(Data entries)
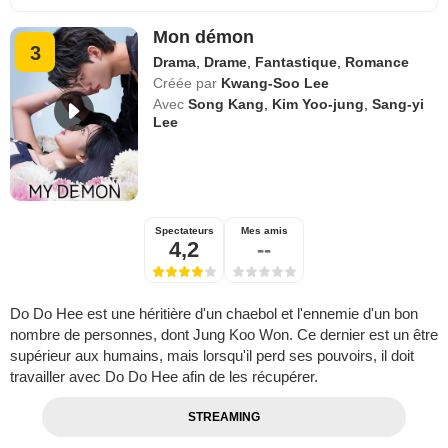
Mon démon
3
Drama
,
Drame
,
Fantastique
,
Romance
Créée par
Kwang-Soo Lee
Avec
Song Kang
,
Kim Yoo-jung
,
Sang-yi
Lee
Spectateurs
Mes amis
4,2
--
Do Do Hee est une héritière d'un chaebol et l'ennemie d'un bon
nombre de personnes, dont Jung Koo Won. Ce dernier est un être
supérieur aux humains, mais lorsqu'il perd ses pouvoirs, il doit
travailler avec Do Do Hee afin de les récupérer.
STREAMING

__WHAT THE EXERCISE ASKS__:
Take the line that contains "Do Do Hee est" and each line after it down to the last of the records, and retype them exactly; add nothing else.

__EXERCISE ANSWER__:
Do Do Hee est une héritière d'un chaebol et l'ennemie d'un bon
nombre de personnes, dont Jung Koo Won. Ce dernier est un être
supérieur aux humains, mais lorsqu'il perd ses pouvoirs, il doit
travailler avec Do Do Hee afin de les récupérer.
STREAMING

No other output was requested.